Une stratégie, trois axes
Cette stratégie va s’appliquer aux véhicules, aux technologies mais aussi sur le plan géographique selon une même philosophie : un constructeur de référence, qui avance en leader sur chacun de ces sujets et les autres qui suivent le plan pour en récolter les bénéfices en minimisant les coûts. L’objet de cette conférence était donc de dévoiler le partage du leadership sur ces trois domaines pour chacun des constructeurs.
Leaders sur les plateformes
"En 2019, 39 % des véhicules produits par l’Alliance avaient une plateforme commune. Nous allons passer à 50 % des modèles d’ici 2025. Nous devons pousser la standardisation au maximum et couvrir les deux tiers de l’investissement de chaque modèle. Grâce à cette stratégie, sur le seul segment C-SUV, nous ferons 2 milliards d’euros d’économies", a poursuivi Jean-Dominique Senard.
Sur ce principe de leader-follower, dans la zone Europe, Renault sera leader en matière de VUL, sur les polyvalentes (Clio, Micra) ainsi que sur les segments des SUV-B (type Captur, Juke et Duster), Nissan le sera sur les SUV-C (Kadjar, Qashqai). Par segment de voiture, Renault sera leader pour les petites voitures essence et diesel. Nissan aura la main pour les grandes essences et les kei cars, ces minivoitures spécifiques au marché nippon. Il s'occupera en outre des voitures autonomes et des motorisations des futurs modèles électriques. Enfin, Mitsubishi sera chargé du développement des grands véhicules hybrides rechargeables.
Leaders technologiques
L’axe technologique reprend le même principe de répartition. Nissan prendra les rênes sur la conduite autonome et sur les motorisations des futurs modèles électriques développés sur des plateformes dédiées.

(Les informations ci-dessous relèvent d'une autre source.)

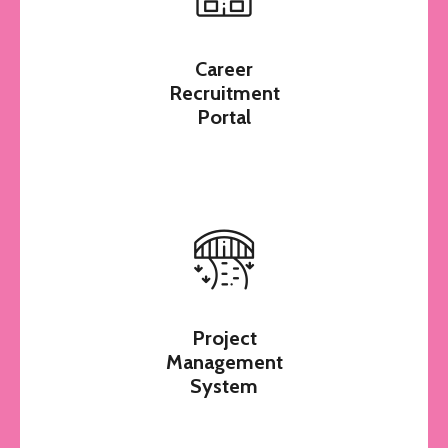
Mails
Career
Recruitment
Portal
Project
Management
System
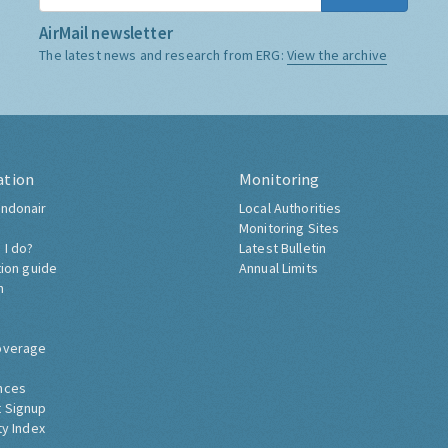
AirMail newsletter
The latest news and research from ERG:
View the archive
ation
Monitoring
ndonair
Local Authorities
Monitoring Sites
 I do?
Latest Bulletin
tion guide
Annual Limits
h
overage
nces
 Signup
ty Index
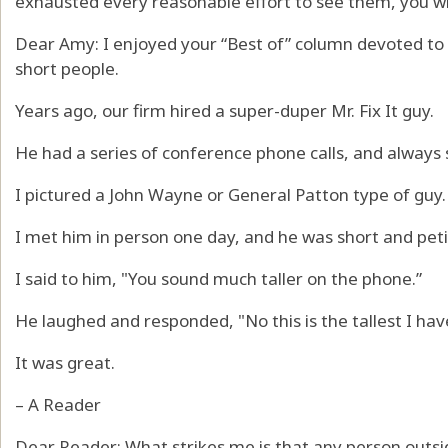
exhausted every reasonable effort to see them, you wil
Dear Amy: I enjoyed your “Best of” column devoted to 
short people.
Years ago, our firm hired a super-duper Mr. Fix It guy.
He had a series of conference phone calls, and always
I pictured a John Wayne or General Patton type of guy.
I met him in person one day, and he was short and peti
I said to him, "You sound much taller on the phone.”
He laughed and responded, "No this is the tallest I hav
It was great.
– A Reader
Dear Reader: What strikes me is that any person outs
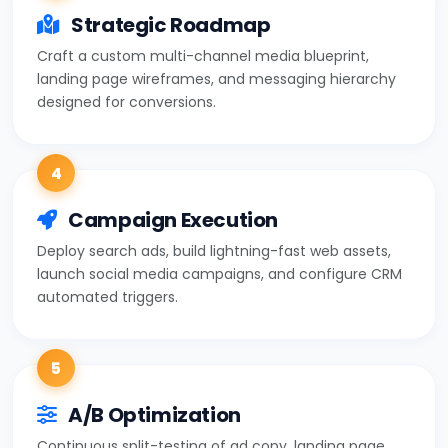
Strategic Roadmap
Craft a custom multi-channel media blueprint,
landing page wireframes, and messaging hierarchy
designed for conversions.
4
Campaign Execution
Deploy search ads, build lightning-fast web assets,
launch social media campaigns, and configure CRM
automated triggers.
5
A/B Optimization
Continuous split-testing of ad copy, landing page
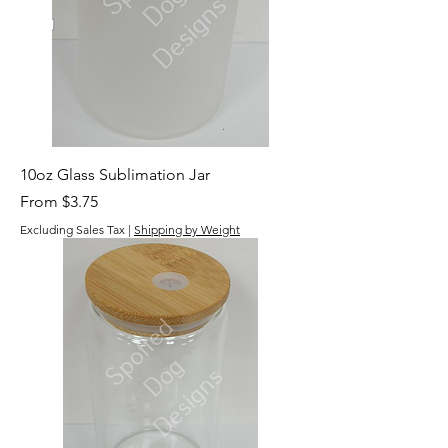
10oz Glass Sublimation Jar
Sale Price
From
$3.75
Excluding Sales Tax
|
Shipping by Weight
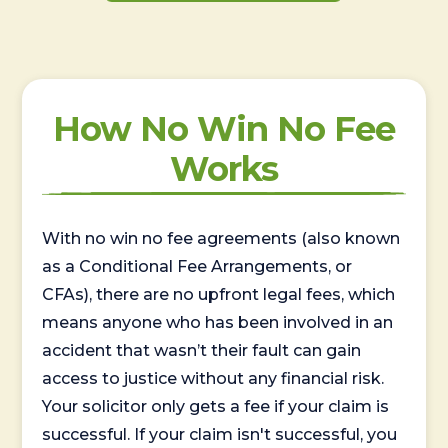
How No Win No Fee
Works
With no win no fee agreements (also known
as a Conditional Fee Arrangements, or
CFAs), there are no upfront legal fees, which
means anyone who has been involved in an
accident that wasn’t their fault can gain
access to justice without any financial risk.
Your solicitor only gets a fee if your claim is
successful. If your claim isn't successful, you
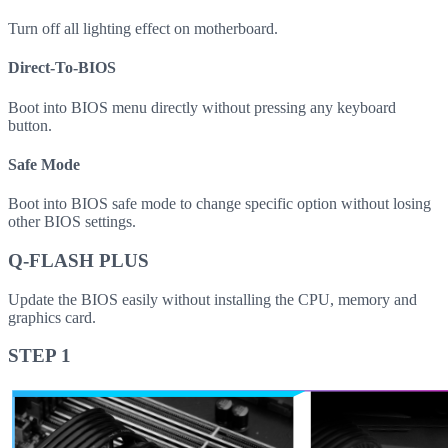
Turn off all lighting effect on motherboard.
Direct-To-BIOS
Boot into BIOS menu directly without pressing any keyboard
button.
Safe Mode
Boot into BIOS safe mode to change specific option without losing
other BIOS settings.
Q-FLASH PLUS
Update the BIOS easily without installing the CPU, memory and
graphics card.
STEP 1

Renault sera responsable des technologies de connectivité basées sur le système d'exploitation Android (exploité dans le monde entier sauf en Chine où Nissan sera chef de file) et sur l'architecture électrique-électronique des véhicules. Le constructeur français aura également la responsabilité des motorisations pour les véhicules électriques dérivés de plateformes thermiques.
Enfin, Mitsubishi sera référent sur les technologies hybrides rechargeables (essence-électrique) des véhicules de moyenne et grande taille.
Leaders géographiques
L'Alliance s’est également partagée le monde en désignant certaines zones géographiques comme régions de référence. Chaque entreprise se concentrant sur ses régions clés dans le but d'être parmi les plus compétitives et de servir de référence aux autres afin de renforcer leur propre compétitivité.
Selon ce principe, Nissan deviendra le référent en Chine, Amérique du Nord et Japon ; Renault pour l'Europe, la Russie, l'Amérique du Sud et l'Afrique du Nord ; et Mitsubishi Motors pour l'ASEAN et l'Océanie.
"Par exemple, au Brésil, il existe aujourd'hui 4 plateformes, 2 Renault et 2 Nissan, pour 6 modèles (Sandero, Stepway, Logan, Captur, March, Kicks, NDLR). Avec le nouveau système, nous n'aurons plus qu'une seule plateforme pour fabriquer 7 modèles différents. Nous pourrons construire jusqu'à 300 000 véhicules grâce à cette plateforme unique », a illustré Jean-Dominique Senard.
Cette stratégie doit permettre à l'Alliance, chahutée par l’arrestation de son ex-président Carlos Ghosn, de retrouver un nouveau souffle, apaisé et débarrassé de sujets jugés fâcheux pour Nissan comme celui d’une fusion. "Il n'y a pas de projet de fusion entre nos entreprises. Je pense que cela doit être très clair. Aujourd'hui il s'agit d'un modèle très différent. Nous n'avons pas besoin d'une fusion pour être efficaces", a déclaré Jean-Dominique Senard.